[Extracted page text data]
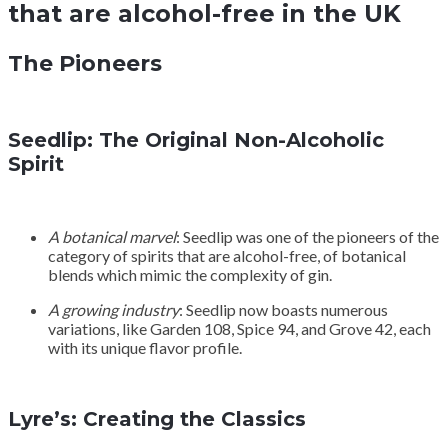
that are alcohol-free in the UK
The Pioneers
Seedlip: The Original Non-Alcoholic
Spirit
A botanical marvel
: Seedlip was one of the pioneers of the
category of spirits that are alcohol-free, of botanical
blends which mimic the complexity of gin.
A growing industry
: Seedlip now boasts numerous
variations, like Garden 108, Spice 94, and Grove 42, each
with its unique flavor profile.
Lyre’s: Creating the Classics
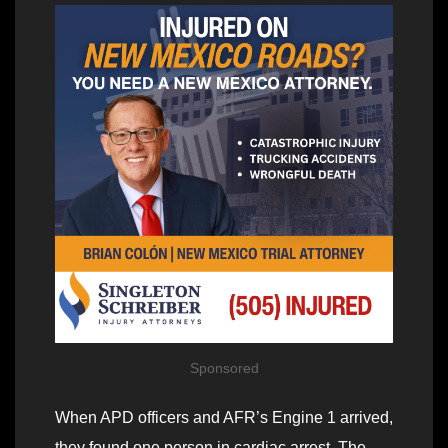
Sponsored
When APD officers and AFR’s Engine 1 arrived,
they found one person in cardiac arrest. The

- [What is needed]: Give the records again exactly, minus the pictures.

- [Written response]:
that are alcohol-free in the UK
The Pioneers
Seedlip: The Original Non-Alcoholic
Spirit
A botanical marvel
: Seedlip was one of the pioneers of the
category of spirits that are alcohol-free, of botanical
blends which mimic the complexity of gin.
A growing industry
: Seedlip now boasts numerous
variations, like Garden 108, Spice 94, and Grove 42, each
with its unique flavor profile.
Lyre’s: Creating the Classics
Sponsored
When APD officers and AFR’s Engine 1 arrived,
they found one person in cardiac arrest. The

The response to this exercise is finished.